Filing date: 2011-02-18
Publication date: 2011-06-09
Also published as: CN101656908A; WO2010020162A1; EP2320676A4; EP2320676A1

Abstract

A method for controlling sound focusing includes: obtaining position information of a target sound source relative to a speaker in a speaker array; and controlling sound from the speaker in the speaker array to be focused to the target sound source according to the obtained position information. A communication device includes: a position obtaining unit configured to obtain position information of a target sound source relative to a speaker in a speaker array; and a controlling unit configured to control the sound from the speaker in the speaker array to be focused to the target sound source according to the position information obtained by the position obtaining unit.

Description

CROSS-REFERENCE TO RELATED APPLICATIONS

This application is a continuation of International Application No. PCT/CN2009/073283, filed on Aug. 17, 2009, which claims priority to Chinese Patent Application No. 200810135510.4, filed on Aug. 19, 2008, both of which are hereby incorporated by reference in their entireties.

FIELD OF THE INVENTION

The present invention relates to the field of communications technologies, in particular, to a method, communication device and communication system for controlling sound focusing.

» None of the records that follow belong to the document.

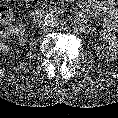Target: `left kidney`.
I'll return each mask as SVG.
<instances>
[{
    "instance_id": "left-kidney-1",
    "label": "left kidney",
    "mask_w": 118,
    "mask_h": 118,
    "mask_svg": "<svg viewBox=\"0 0 118 118\" xmlns=\"http://www.w3.org/2000/svg\"><path fill=\"white\" fill-rule=\"evenodd\" d=\"M100 36L108 42V50L106 52H96L97 57L106 61L118 59V38L107 30H101Z\"/></svg>"
}]
</instances>
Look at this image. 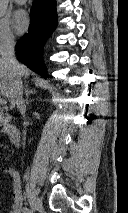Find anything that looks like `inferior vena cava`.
Wrapping results in <instances>:
<instances>
[{
  "label": "inferior vena cava",
  "mask_w": 128,
  "mask_h": 213,
  "mask_svg": "<svg viewBox=\"0 0 128 213\" xmlns=\"http://www.w3.org/2000/svg\"><path fill=\"white\" fill-rule=\"evenodd\" d=\"M15 41L14 37L8 35L4 37L3 42L0 46V54L2 59L5 60L6 64L9 66L11 73L14 77L12 97L14 103L17 105L21 115L25 114L26 106L23 100V87H22V70L21 65L15 58Z\"/></svg>",
  "instance_id": "1"
}]
</instances>
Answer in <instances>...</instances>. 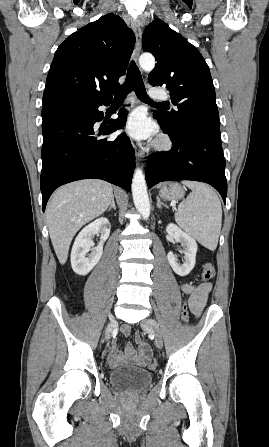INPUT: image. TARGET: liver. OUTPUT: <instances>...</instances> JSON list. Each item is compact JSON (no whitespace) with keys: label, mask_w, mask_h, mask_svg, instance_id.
Segmentation results:
<instances>
[{"label":"liver","mask_w":269,"mask_h":447,"mask_svg":"<svg viewBox=\"0 0 269 447\" xmlns=\"http://www.w3.org/2000/svg\"><path fill=\"white\" fill-rule=\"evenodd\" d=\"M113 186L102 180L66 184L53 194L46 210L49 235L60 263L68 257L78 229L106 212L112 204Z\"/></svg>","instance_id":"6515ba94"}]
</instances>
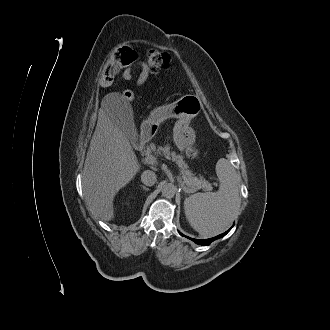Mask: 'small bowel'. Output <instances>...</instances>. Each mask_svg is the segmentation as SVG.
<instances>
[{"mask_svg": "<svg viewBox=\"0 0 330 330\" xmlns=\"http://www.w3.org/2000/svg\"><path fill=\"white\" fill-rule=\"evenodd\" d=\"M136 69L139 70L136 83L138 86H143L149 78L150 70L148 68V65L138 56L136 57V60L133 65L125 68L122 71V78L125 80H131L135 76Z\"/></svg>", "mask_w": 330, "mask_h": 330, "instance_id": "small-bowel-1", "label": "small bowel"}]
</instances>
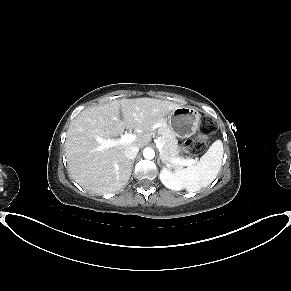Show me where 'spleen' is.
<instances>
[{
  "mask_svg": "<svg viewBox=\"0 0 291 291\" xmlns=\"http://www.w3.org/2000/svg\"><path fill=\"white\" fill-rule=\"evenodd\" d=\"M222 158L223 144L221 140H216L194 166L177 169L174 174L188 192H196L215 180L221 169Z\"/></svg>",
  "mask_w": 291,
  "mask_h": 291,
  "instance_id": "3e777b00",
  "label": "spleen"
}]
</instances>
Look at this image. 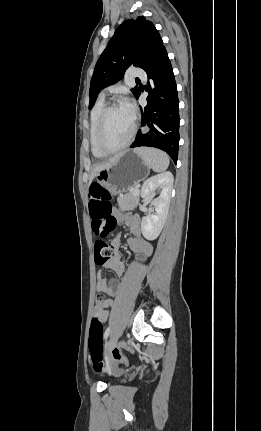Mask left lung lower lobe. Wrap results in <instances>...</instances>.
Segmentation results:
<instances>
[{"instance_id": "obj_1", "label": "left lung lower lobe", "mask_w": 261, "mask_h": 431, "mask_svg": "<svg viewBox=\"0 0 261 431\" xmlns=\"http://www.w3.org/2000/svg\"><path fill=\"white\" fill-rule=\"evenodd\" d=\"M144 71L150 81L145 86L148 92L147 105L141 107L144 133L136 136L131 148L148 146L159 148L177 162L179 148V101L176 82L165 47L151 59ZM138 91L136 98L140 95Z\"/></svg>"}]
</instances>
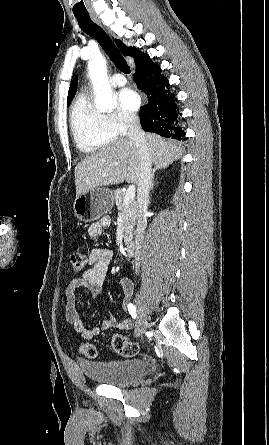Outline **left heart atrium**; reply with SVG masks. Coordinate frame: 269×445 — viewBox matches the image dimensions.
<instances>
[{"label":"left heart atrium","instance_id":"obj_1","mask_svg":"<svg viewBox=\"0 0 269 445\" xmlns=\"http://www.w3.org/2000/svg\"><path fill=\"white\" fill-rule=\"evenodd\" d=\"M118 98L122 108L129 112L136 111L140 105L139 95L131 89H123Z\"/></svg>","mask_w":269,"mask_h":445}]
</instances>
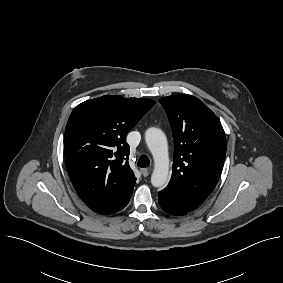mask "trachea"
I'll list each match as a JSON object with an SVG mask.
<instances>
[{"label": "trachea", "instance_id": "1", "mask_svg": "<svg viewBox=\"0 0 283 283\" xmlns=\"http://www.w3.org/2000/svg\"><path fill=\"white\" fill-rule=\"evenodd\" d=\"M137 165L142 168L148 167L150 165V160L146 155H142L139 158Z\"/></svg>", "mask_w": 283, "mask_h": 283}]
</instances>
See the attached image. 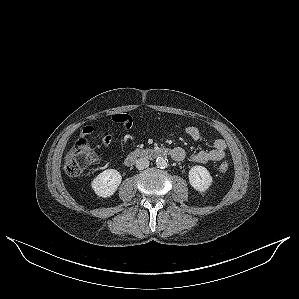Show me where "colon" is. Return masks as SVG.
I'll return each mask as SVG.
<instances>
[{"label":"colon","instance_id":"colon-1","mask_svg":"<svg viewBox=\"0 0 299 299\" xmlns=\"http://www.w3.org/2000/svg\"><path fill=\"white\" fill-rule=\"evenodd\" d=\"M97 156L92 146L84 139H79L75 146L66 154L64 168L69 176L77 177L95 162ZM228 163L223 162L219 166L222 173L227 172Z\"/></svg>","mask_w":299,"mask_h":299}]
</instances>
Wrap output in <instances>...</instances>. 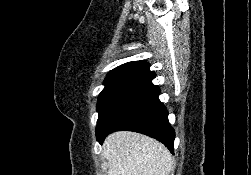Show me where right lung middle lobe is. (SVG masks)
<instances>
[{
  "mask_svg": "<svg viewBox=\"0 0 251 175\" xmlns=\"http://www.w3.org/2000/svg\"><path fill=\"white\" fill-rule=\"evenodd\" d=\"M137 82L131 77H115L106 78L104 80V89L99 95L97 103V111L99 113L97 127L103 119L110 105L130 86Z\"/></svg>",
  "mask_w": 251,
  "mask_h": 175,
  "instance_id": "right-lung-middle-lobe-1",
  "label": "right lung middle lobe"
}]
</instances>
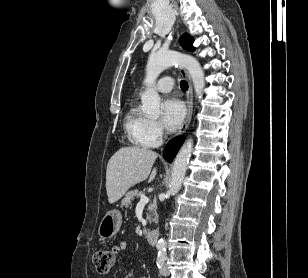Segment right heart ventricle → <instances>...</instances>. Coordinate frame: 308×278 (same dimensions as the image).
I'll use <instances>...</instances> for the list:
<instances>
[{
	"label": "right heart ventricle",
	"instance_id": "right-heart-ventricle-1",
	"mask_svg": "<svg viewBox=\"0 0 308 278\" xmlns=\"http://www.w3.org/2000/svg\"><path fill=\"white\" fill-rule=\"evenodd\" d=\"M148 119L139 111L134 102L127 110L124 119V127L129 140L138 146H147L145 141V132Z\"/></svg>",
	"mask_w": 308,
	"mask_h": 278
}]
</instances>
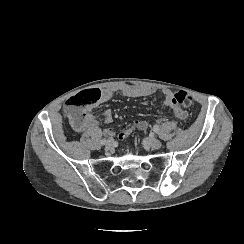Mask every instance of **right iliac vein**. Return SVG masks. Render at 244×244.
<instances>
[{"instance_id": "63e3f726", "label": "right iliac vein", "mask_w": 244, "mask_h": 244, "mask_svg": "<svg viewBox=\"0 0 244 244\" xmlns=\"http://www.w3.org/2000/svg\"><path fill=\"white\" fill-rule=\"evenodd\" d=\"M113 143H114V141L112 139L106 140V142H105L106 149H109L110 147H112Z\"/></svg>"}]
</instances>
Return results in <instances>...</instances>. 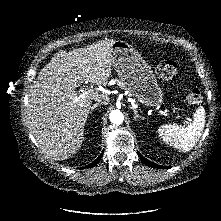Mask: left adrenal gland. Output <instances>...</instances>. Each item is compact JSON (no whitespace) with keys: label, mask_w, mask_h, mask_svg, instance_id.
I'll use <instances>...</instances> for the list:
<instances>
[{"label":"left adrenal gland","mask_w":221,"mask_h":221,"mask_svg":"<svg viewBox=\"0 0 221 221\" xmlns=\"http://www.w3.org/2000/svg\"><path fill=\"white\" fill-rule=\"evenodd\" d=\"M129 108L133 110V112H134V119H135V120L143 119L142 116H140V115L138 114V112H137V110H136L135 108H133L132 106H129Z\"/></svg>","instance_id":"left-adrenal-gland-1"}]
</instances>
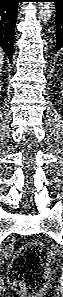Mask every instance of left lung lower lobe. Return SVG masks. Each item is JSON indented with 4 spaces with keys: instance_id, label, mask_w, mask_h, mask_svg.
Returning <instances> with one entry per match:
<instances>
[{
    "instance_id": "obj_1",
    "label": "left lung lower lobe",
    "mask_w": 63,
    "mask_h": 297,
    "mask_svg": "<svg viewBox=\"0 0 63 297\" xmlns=\"http://www.w3.org/2000/svg\"><path fill=\"white\" fill-rule=\"evenodd\" d=\"M56 2V51L63 47V0H51Z\"/></svg>"
}]
</instances>
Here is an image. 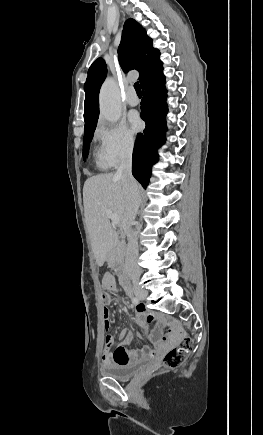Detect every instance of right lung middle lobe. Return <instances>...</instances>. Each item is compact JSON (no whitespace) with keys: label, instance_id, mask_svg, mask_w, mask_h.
<instances>
[{"label":"right lung middle lobe","instance_id":"obj_1","mask_svg":"<svg viewBox=\"0 0 263 435\" xmlns=\"http://www.w3.org/2000/svg\"><path fill=\"white\" fill-rule=\"evenodd\" d=\"M95 127L96 126H93L89 129H86L84 132V140H83V158H84V160H85L86 156L88 155L89 144L92 140L93 133L95 131Z\"/></svg>","mask_w":263,"mask_h":435}]
</instances>
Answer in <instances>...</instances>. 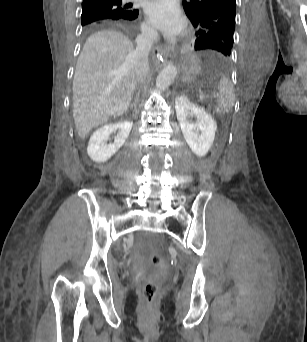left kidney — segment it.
<instances>
[{"instance_id": "1", "label": "left kidney", "mask_w": 307, "mask_h": 342, "mask_svg": "<svg viewBox=\"0 0 307 342\" xmlns=\"http://www.w3.org/2000/svg\"><path fill=\"white\" fill-rule=\"evenodd\" d=\"M175 110L182 134L190 150L199 158H203L214 142L217 130L214 118L203 108L189 102L186 96L176 98ZM189 118H196V120L192 122Z\"/></svg>"}]
</instances>
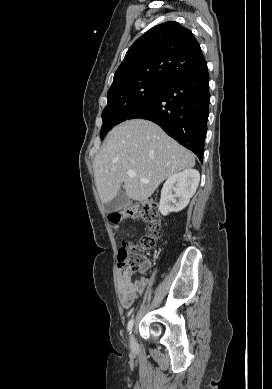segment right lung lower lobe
Masks as SVG:
<instances>
[{"label": "right lung lower lobe", "instance_id": "98d812e1", "mask_svg": "<svg viewBox=\"0 0 272 389\" xmlns=\"http://www.w3.org/2000/svg\"><path fill=\"white\" fill-rule=\"evenodd\" d=\"M209 103V74L204 60L168 81L128 119L153 121L202 162Z\"/></svg>", "mask_w": 272, "mask_h": 389}]
</instances>
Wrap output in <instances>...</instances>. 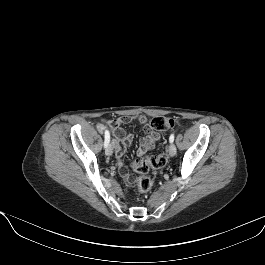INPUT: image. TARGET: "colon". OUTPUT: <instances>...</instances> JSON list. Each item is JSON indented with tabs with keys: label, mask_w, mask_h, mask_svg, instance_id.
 Masks as SVG:
<instances>
[{
	"label": "colon",
	"mask_w": 265,
	"mask_h": 265,
	"mask_svg": "<svg viewBox=\"0 0 265 265\" xmlns=\"http://www.w3.org/2000/svg\"><path fill=\"white\" fill-rule=\"evenodd\" d=\"M150 126L158 131H166L175 128L177 126V121L171 117L159 116L151 120ZM167 162L168 155L164 152L158 155L137 159L133 162V169L139 174L136 184L140 192H148L152 187V180L147 173L151 169L158 170L163 168Z\"/></svg>",
	"instance_id": "5ec220e1"
}]
</instances>
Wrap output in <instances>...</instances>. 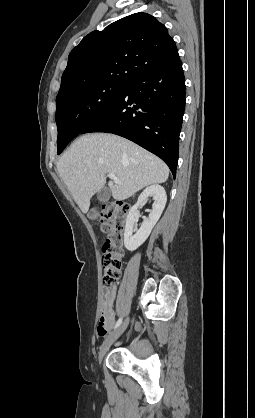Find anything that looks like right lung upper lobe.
I'll return each mask as SVG.
<instances>
[{
    "label": "right lung upper lobe",
    "instance_id": "right-lung-upper-lobe-1",
    "mask_svg": "<svg viewBox=\"0 0 255 418\" xmlns=\"http://www.w3.org/2000/svg\"><path fill=\"white\" fill-rule=\"evenodd\" d=\"M178 59L167 28L147 13H135L89 33L73 48L58 95L97 82L129 84Z\"/></svg>",
    "mask_w": 255,
    "mask_h": 418
}]
</instances>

BACKGROUND OF THE INVENTION

A speaker array may aggregate sounds to the position where the audience locates, that is, the speaker array has the function of sound focusing. The speaker array with the function of sound focusing may be used in a communication device, such as a telephone terminal device and a video conference terminal device, which does not affect the work and life of other people and guarantees the security of the communication content and therefore guarantees the privacy of communications.
In the conventional art, a speaker array with the function of sound focusing is arranged in a communication device. During the control of sound focusing, the position to which sounds focus need to be adjusted continually and manually when the position of the audience changes. Therefore, it is inconvenient to use the function of sound focusing.

SUMMARY OF THE INVENTION

The embodiments of the present invention provide a method, communication device and communication system for controlling sound focusing to control the sound from a speaker to be focused to a target sound source according to the position of a local user (that is, the target sound source).
The embodiments of the present invention provide the following technical solutions.
A method for controlling sound focusing includes:
obtaining position information of a target sound source relative to a speaker in a speaker array; and
controlling sound from the speaker in the speaker array to be focused to the target sound source according to the obtained position information.
A communication device includes:
a position obtaining unit configured to obtain position information of a target sound source relative to a speaker in a speaker array; and
a controlling unit configured to control sound from the speaker in the speaker array to be focused to the target sound source according to the position information obtained by the position obtaining unit.
A communication system includes: a target sound source, a communication device and a speaker array.
The communication device is configured to obtain position information of a target sound source relative to a speaker in a speaker array, and control sound from the speaker in the speaker array to be focused to the target sound source according to the obtained position information.
The speaker array is configured to focus the sound to the target sound source under the control of the communication device.
The technical solution brings the following benefits:
In the embodiments of the present invention, the position information of the target sound source relative to the speaker is obtained and used to control an audio signal of a remote user to be input to the speaker and focus an audio signal from the speaker to the position of the target sound source, thus automatically controlling the sound from the speaker array to be focused to the target sound source according to the position of the target sound source.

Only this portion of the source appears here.